The law of total variance states that for a random variable $X$ defined in $(\Omega , \mathbb{P}, \mathcal{F})$ with $\mathcal{F}=(\mathcal{F}_t)_{t \in [0,T]}$ $$Var(X) = E[Var(X|\mathcal{F}_t)] + Var(E[X|\mathcal{F}_t])$$ Suppose we have two equivalent measures $\mathbb{P}_1 \sim \mathbb{P}_2$. I was wondering what can we say about the following: $$Var^{\mathbb{P}_1}(X) = E^{\mathbb{P}_1}[Var^{\mathbb{P}_2}(X|\mathcal{F}_t)] + Var^{\mathbb{P}_1}(E^{\mathbb{P}_2}[X|\mathcal{F}_t]) + k$$ where $k$ is a correction term.
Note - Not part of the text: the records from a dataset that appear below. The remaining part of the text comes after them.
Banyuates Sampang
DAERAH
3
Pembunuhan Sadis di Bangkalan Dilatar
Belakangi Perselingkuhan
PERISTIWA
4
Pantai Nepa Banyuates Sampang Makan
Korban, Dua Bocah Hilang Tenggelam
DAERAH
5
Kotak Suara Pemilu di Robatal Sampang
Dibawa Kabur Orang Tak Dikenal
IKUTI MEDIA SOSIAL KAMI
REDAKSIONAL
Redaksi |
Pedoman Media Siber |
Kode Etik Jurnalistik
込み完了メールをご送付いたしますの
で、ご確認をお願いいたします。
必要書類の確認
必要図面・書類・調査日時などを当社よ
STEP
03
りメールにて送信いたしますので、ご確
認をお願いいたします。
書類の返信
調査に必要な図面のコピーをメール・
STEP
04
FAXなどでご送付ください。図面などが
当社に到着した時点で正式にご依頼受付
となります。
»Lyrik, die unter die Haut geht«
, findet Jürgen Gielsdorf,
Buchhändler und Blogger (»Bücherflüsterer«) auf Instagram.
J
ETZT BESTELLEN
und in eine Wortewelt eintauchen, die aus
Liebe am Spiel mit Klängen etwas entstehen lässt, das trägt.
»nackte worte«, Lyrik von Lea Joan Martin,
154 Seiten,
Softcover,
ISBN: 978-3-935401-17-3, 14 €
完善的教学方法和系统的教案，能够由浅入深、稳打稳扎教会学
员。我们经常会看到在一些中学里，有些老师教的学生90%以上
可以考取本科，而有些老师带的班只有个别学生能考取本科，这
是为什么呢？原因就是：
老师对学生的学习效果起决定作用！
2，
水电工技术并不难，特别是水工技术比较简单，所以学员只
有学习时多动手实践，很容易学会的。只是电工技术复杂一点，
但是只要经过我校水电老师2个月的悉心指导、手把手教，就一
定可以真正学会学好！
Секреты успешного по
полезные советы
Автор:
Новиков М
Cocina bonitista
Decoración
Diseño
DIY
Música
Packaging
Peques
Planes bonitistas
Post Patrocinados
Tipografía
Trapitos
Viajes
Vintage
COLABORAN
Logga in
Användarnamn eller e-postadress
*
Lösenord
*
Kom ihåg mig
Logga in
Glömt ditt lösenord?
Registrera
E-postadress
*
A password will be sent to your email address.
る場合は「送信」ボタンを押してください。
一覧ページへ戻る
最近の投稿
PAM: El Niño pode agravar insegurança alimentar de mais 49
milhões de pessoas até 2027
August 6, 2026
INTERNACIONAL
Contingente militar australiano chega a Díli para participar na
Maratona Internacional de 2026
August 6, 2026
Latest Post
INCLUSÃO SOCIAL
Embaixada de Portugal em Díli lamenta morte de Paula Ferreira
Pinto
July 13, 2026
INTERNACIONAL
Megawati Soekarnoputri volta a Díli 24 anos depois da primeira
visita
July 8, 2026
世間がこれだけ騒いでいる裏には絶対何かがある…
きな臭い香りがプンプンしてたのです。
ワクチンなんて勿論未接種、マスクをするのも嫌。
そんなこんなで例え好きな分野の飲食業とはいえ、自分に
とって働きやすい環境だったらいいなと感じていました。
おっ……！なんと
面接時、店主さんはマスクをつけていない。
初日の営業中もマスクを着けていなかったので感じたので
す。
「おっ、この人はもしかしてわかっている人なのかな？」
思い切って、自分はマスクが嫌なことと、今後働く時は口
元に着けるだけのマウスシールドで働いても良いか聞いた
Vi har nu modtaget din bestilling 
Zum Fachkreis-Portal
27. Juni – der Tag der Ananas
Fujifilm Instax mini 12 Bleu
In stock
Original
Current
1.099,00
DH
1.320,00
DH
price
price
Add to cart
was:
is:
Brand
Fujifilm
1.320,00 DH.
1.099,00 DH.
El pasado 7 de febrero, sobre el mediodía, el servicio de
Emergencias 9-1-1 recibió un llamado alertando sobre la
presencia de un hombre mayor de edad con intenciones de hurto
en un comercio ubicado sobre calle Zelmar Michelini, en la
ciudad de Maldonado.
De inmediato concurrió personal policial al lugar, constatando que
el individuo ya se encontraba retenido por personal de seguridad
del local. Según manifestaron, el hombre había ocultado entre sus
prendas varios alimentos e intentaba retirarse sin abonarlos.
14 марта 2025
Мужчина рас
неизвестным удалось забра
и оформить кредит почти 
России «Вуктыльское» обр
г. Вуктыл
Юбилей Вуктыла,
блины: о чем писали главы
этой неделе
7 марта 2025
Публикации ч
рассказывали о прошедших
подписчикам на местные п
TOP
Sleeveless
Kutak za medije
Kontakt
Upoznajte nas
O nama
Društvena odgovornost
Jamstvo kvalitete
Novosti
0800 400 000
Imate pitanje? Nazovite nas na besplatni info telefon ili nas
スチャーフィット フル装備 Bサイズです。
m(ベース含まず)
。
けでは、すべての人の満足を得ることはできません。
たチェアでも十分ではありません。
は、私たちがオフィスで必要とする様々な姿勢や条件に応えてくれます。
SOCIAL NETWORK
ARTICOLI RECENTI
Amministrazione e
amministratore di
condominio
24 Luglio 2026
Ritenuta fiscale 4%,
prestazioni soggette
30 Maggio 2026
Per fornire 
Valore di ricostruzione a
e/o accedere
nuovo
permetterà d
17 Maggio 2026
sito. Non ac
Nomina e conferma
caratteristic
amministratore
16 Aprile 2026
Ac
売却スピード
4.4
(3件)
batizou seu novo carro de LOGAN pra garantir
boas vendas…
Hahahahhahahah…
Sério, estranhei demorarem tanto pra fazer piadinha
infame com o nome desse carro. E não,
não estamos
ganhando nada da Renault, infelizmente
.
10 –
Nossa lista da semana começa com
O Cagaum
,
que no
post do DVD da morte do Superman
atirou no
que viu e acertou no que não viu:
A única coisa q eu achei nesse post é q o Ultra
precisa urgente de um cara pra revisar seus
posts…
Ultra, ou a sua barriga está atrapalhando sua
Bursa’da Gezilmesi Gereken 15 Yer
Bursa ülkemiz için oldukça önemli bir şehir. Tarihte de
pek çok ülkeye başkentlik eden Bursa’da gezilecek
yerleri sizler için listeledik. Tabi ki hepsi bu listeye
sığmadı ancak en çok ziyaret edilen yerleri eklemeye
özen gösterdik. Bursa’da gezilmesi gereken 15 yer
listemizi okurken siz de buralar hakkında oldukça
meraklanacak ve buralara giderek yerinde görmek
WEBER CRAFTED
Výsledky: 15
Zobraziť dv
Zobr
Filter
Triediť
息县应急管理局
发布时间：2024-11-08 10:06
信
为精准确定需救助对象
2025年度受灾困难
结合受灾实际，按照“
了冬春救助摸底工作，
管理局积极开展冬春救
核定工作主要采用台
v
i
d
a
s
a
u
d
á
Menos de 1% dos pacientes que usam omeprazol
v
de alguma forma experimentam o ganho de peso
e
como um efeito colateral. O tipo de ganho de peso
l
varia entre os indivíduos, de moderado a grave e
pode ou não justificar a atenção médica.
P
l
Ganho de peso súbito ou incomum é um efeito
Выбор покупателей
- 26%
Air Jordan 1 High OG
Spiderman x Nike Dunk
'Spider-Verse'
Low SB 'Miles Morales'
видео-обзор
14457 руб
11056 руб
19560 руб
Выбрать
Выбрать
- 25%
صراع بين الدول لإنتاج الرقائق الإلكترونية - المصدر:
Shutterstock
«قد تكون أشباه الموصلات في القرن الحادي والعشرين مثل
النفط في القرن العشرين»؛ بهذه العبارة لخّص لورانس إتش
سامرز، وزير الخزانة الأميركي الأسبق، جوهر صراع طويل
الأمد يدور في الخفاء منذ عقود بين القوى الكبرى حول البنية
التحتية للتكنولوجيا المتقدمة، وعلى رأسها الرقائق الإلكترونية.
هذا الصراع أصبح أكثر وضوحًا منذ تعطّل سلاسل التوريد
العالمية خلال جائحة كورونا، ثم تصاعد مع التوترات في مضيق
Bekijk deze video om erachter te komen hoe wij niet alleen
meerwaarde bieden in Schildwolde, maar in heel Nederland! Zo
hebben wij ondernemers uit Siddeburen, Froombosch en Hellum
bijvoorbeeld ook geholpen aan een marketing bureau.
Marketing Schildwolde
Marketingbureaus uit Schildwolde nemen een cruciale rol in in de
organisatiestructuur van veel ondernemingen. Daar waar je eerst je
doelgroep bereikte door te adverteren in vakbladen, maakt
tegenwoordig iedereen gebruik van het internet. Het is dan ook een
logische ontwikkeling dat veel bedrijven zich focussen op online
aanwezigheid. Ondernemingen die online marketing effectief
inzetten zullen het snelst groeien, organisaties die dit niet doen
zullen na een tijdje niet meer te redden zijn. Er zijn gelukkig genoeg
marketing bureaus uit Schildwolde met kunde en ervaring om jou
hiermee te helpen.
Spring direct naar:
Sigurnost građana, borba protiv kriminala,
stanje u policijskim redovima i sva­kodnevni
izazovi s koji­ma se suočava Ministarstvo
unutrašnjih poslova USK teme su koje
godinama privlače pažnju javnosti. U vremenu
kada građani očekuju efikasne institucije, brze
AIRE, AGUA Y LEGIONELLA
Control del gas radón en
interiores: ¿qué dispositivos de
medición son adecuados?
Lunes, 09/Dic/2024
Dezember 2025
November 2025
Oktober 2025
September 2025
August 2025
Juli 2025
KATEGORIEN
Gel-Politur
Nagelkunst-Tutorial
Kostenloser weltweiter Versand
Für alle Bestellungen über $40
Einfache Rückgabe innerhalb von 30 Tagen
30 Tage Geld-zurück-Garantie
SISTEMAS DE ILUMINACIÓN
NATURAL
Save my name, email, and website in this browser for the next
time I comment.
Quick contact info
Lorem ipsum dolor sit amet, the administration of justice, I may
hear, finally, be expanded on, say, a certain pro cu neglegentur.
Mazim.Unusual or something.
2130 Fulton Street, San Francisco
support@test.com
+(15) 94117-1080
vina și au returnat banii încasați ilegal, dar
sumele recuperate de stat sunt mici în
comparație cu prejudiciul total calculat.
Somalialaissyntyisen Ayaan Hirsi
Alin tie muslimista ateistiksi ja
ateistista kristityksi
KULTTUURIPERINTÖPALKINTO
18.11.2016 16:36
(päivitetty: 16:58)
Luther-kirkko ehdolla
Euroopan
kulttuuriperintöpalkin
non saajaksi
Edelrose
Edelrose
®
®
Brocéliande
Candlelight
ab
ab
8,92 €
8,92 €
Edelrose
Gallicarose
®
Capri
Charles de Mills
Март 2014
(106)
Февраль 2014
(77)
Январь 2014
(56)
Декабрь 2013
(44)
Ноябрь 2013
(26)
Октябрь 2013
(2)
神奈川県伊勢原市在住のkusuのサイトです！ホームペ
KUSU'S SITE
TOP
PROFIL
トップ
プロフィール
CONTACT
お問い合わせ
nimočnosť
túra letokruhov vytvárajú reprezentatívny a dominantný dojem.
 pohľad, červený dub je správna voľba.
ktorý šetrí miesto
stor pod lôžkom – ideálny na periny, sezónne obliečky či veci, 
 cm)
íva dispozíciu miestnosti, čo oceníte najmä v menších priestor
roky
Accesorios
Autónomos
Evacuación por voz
In particular:
- Can we say whether $k \gtreqqless 0$ ?
- Can we bound $k$?
EDIT: suppose we also know that $E^{\mathbb{P}_1}[X]>E^{\mathbb{P}_2}[X]$ and $E^{\mathbb{P}_1}[X|\mathcal{F}_t]>E^{\mathbb{P}_2}[X|\mathcal{F}_t]$